## Task item
None of the images should appear in your copy. Transcribe the data in full.
☆ ☆ ☆
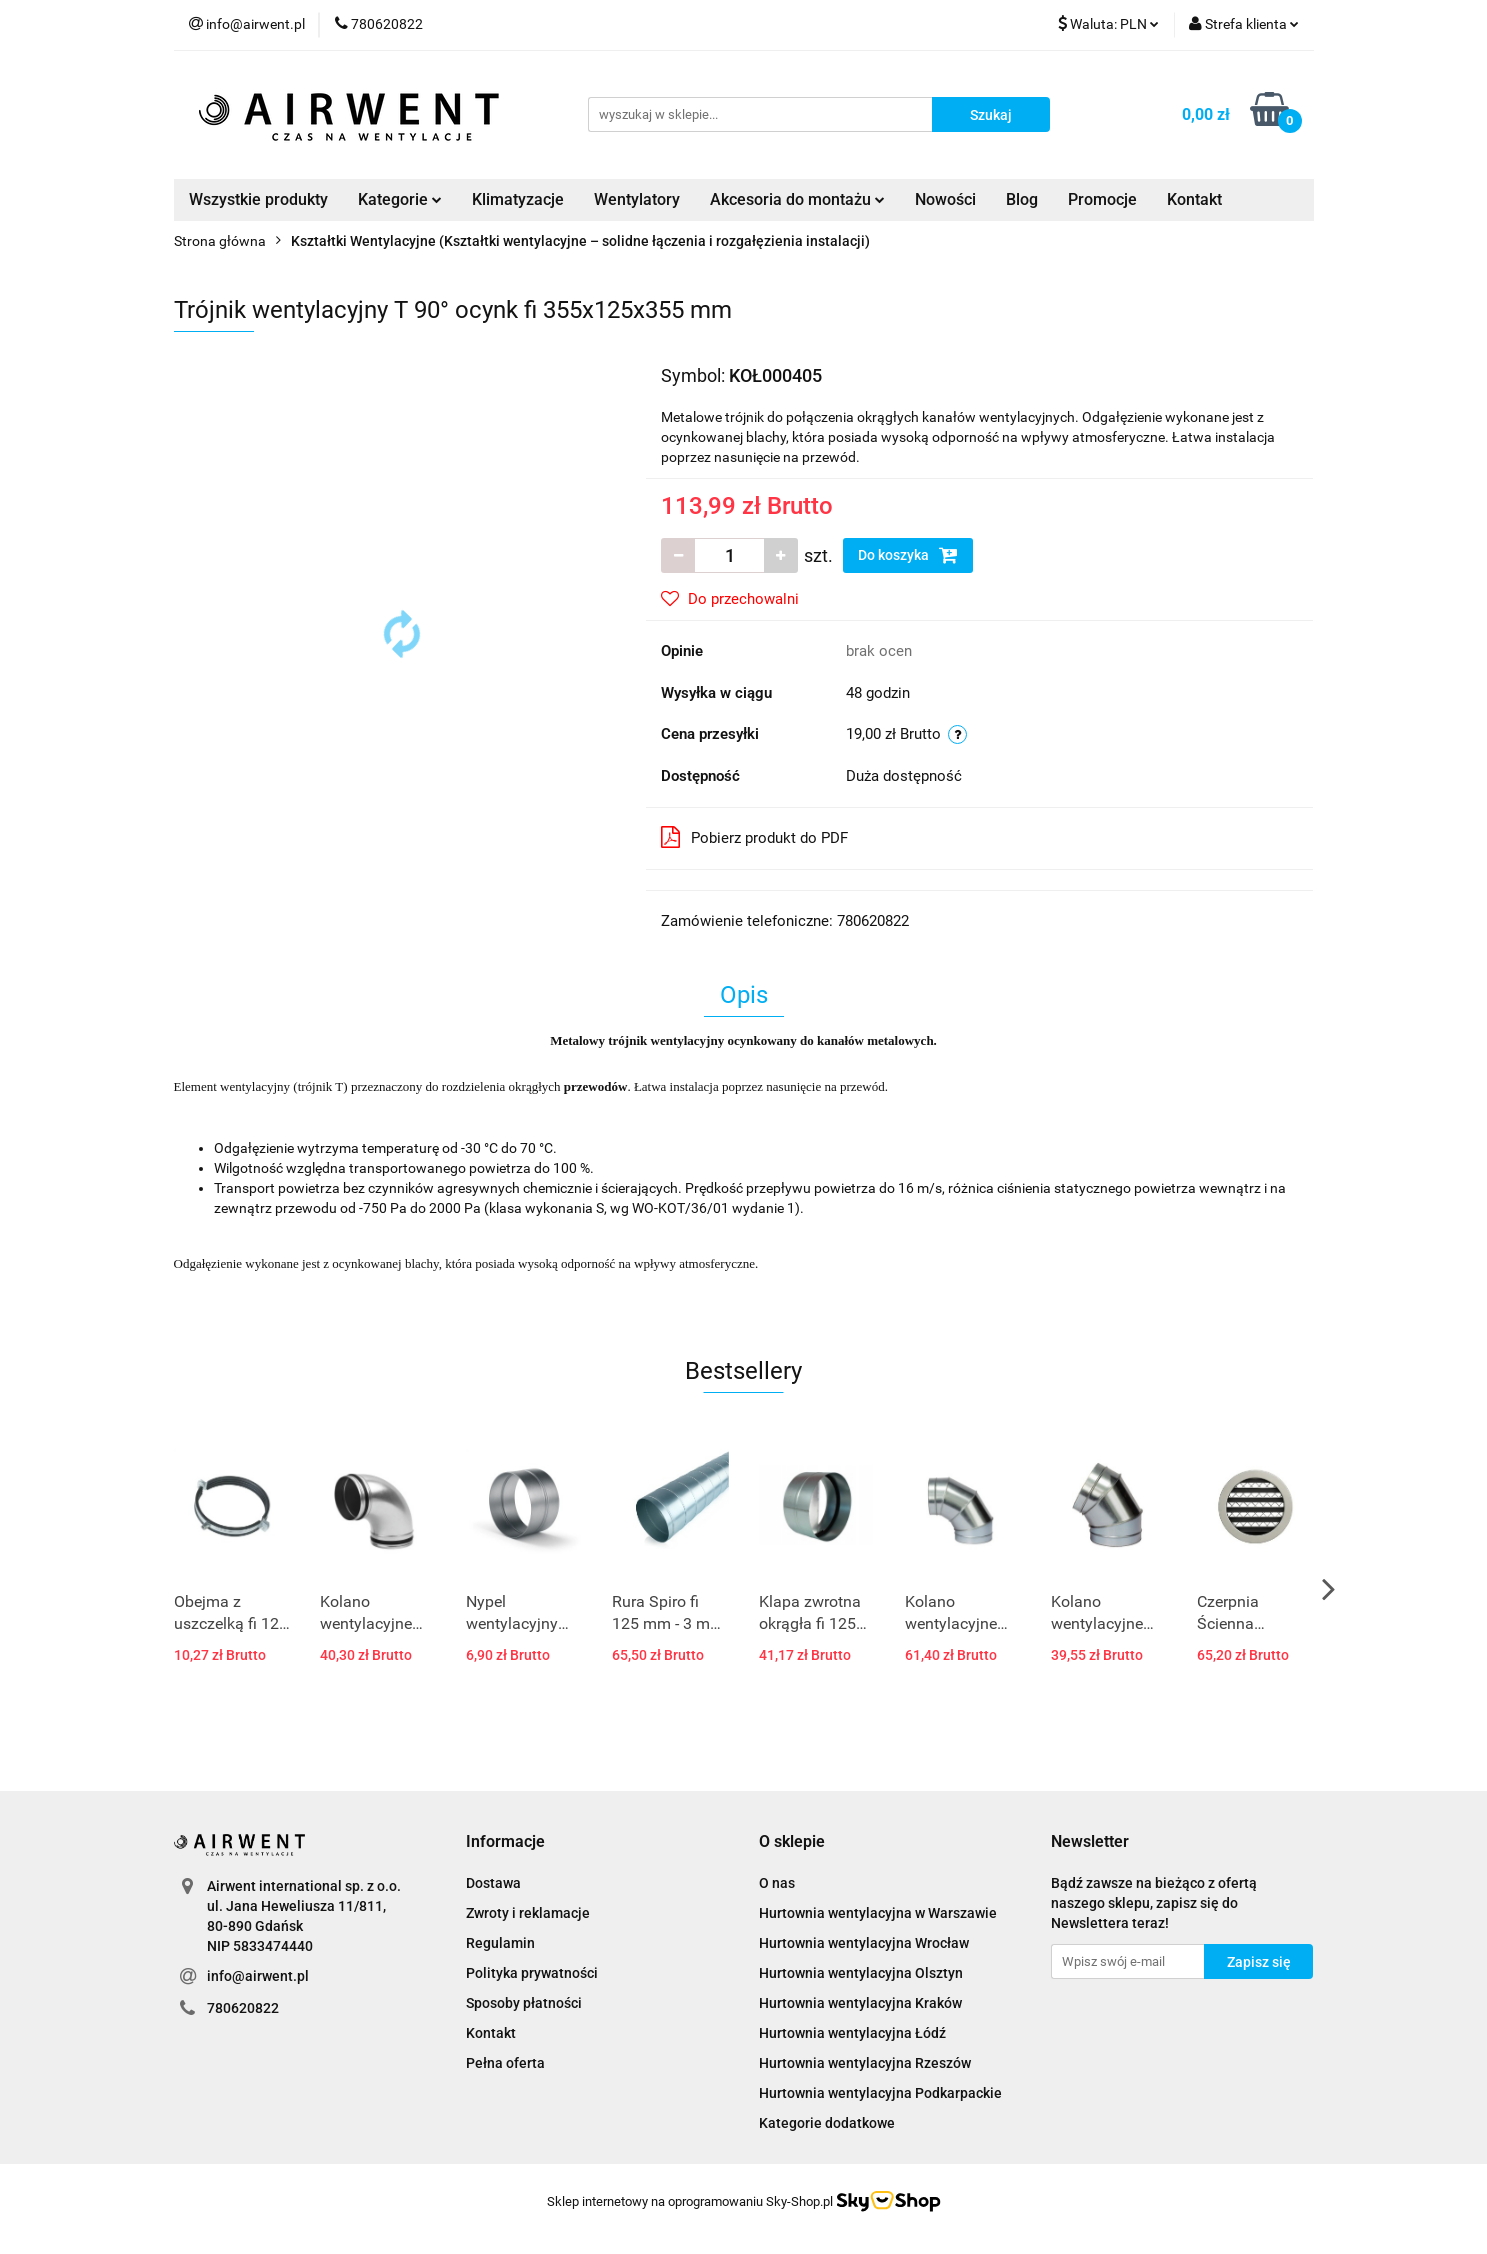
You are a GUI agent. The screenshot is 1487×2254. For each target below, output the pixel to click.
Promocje (1102, 199)
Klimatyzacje (518, 199)
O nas (777, 1883)
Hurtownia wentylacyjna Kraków (860, 2003)
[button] (505, 1842)
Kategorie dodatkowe (827, 2123)
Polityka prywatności (532, 1973)
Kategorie (400, 199)
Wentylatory (637, 199)
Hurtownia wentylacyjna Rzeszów (865, 2063)
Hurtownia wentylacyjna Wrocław (864, 1943)
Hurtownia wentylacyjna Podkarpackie (880, 2093)
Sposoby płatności (524, 2003)
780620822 (243, 2008)
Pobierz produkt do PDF (754, 837)
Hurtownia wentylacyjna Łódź (852, 2033)
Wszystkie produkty (258, 199)
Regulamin (500, 1943)
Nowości (945, 199)
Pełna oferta (505, 2063)
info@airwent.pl (258, 1976)
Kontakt (1194, 199)
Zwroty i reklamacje (528, 1913)
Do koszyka (908, 555)
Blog (1022, 199)
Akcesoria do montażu (797, 199)
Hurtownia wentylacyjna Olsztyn (861, 1973)
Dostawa (493, 1883)
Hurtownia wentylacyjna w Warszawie (878, 1913)
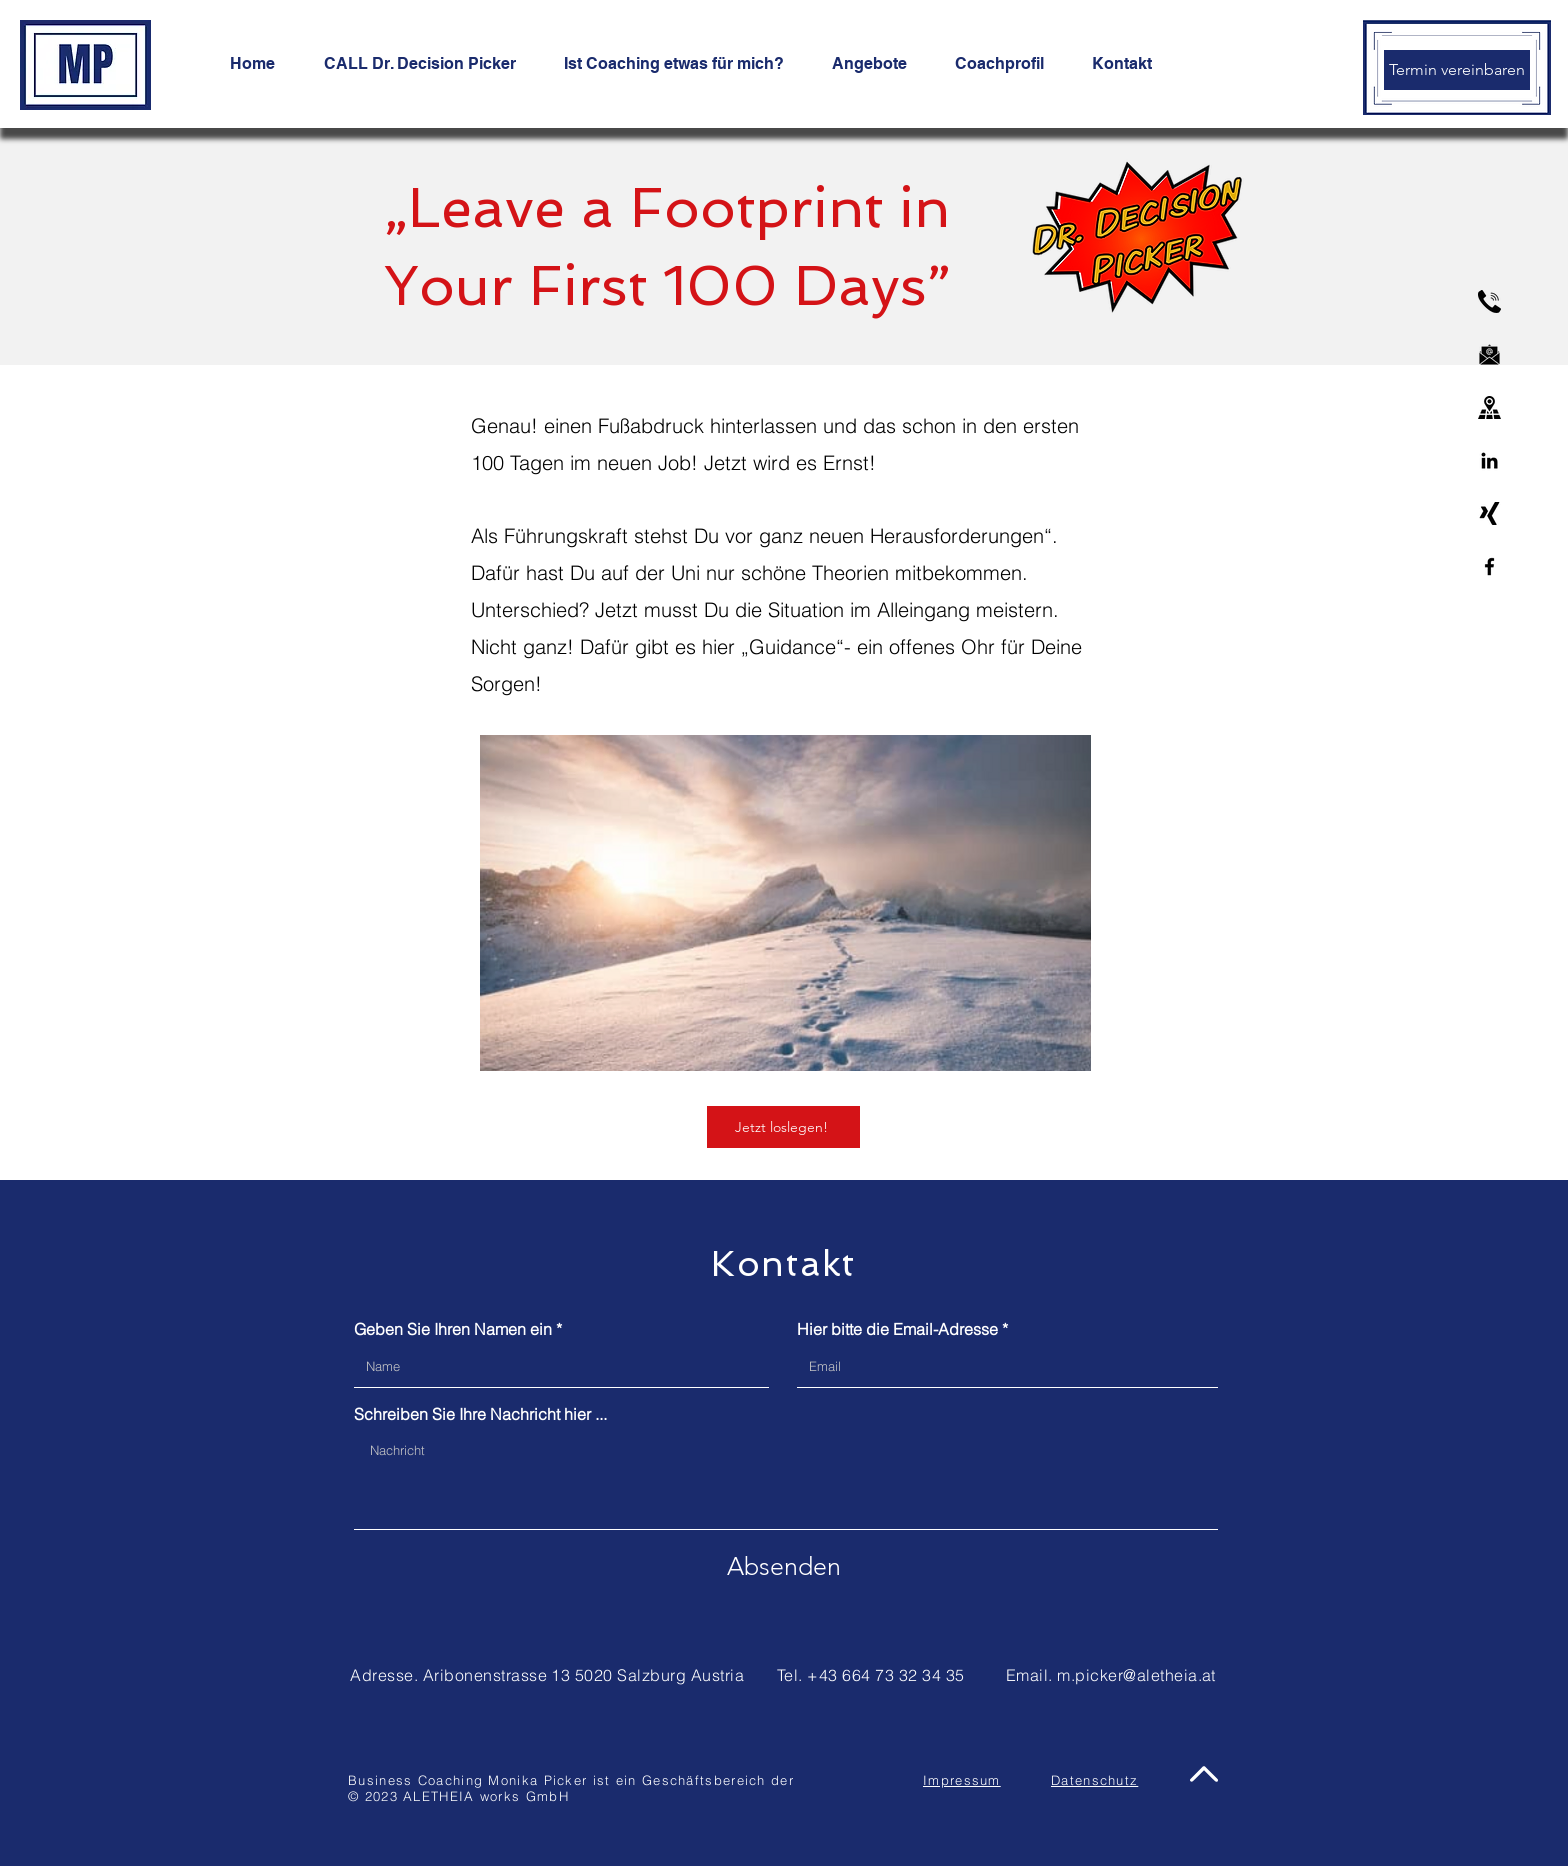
☆ ☆ ☆
## Exercise output
You are a GUI agent. The screenshot is 1487×2254. For each target below, output the pixel to click.
Promocje (1102, 199)
Klimatyzacje (518, 199)
O nas (777, 1883)
Hurtownia wentylacyjna Kraków (860, 2003)
[button] (505, 1842)
Kategorie dodatkowe (827, 2123)
Polityka prywatności (532, 1973)
Kategorie (400, 199)
Wentylatory (637, 199)
Hurtownia wentylacyjna Rzeszów (865, 2063)
Hurtownia wentylacyjna Wrocław (864, 1943)
Hurtownia wentylacyjna Podkarpackie (880, 2093)
Sposoby płatności (524, 2003)
780620822 (243, 2008)
Pobierz produkt do PDF (754, 837)
Hurtownia wentylacyjna Łódź (852, 2033)
Wszystkie produkty (258, 199)
Regulamin (500, 1943)
Nowości (945, 199)
Pełna oferta (505, 2063)
info@airwent.pl (258, 1976)
Kontakt (1194, 199)
Zwroty i reklamacje (528, 1913)
Do koszyka (908, 555)
Blog (1022, 199)
Akcesoria do montażu (797, 199)
Hurtownia wentylacyjna Olsztyn (861, 1973)
Dostawa (493, 1883)
Hurtownia wentylacyjna w Warszawie (878, 1913)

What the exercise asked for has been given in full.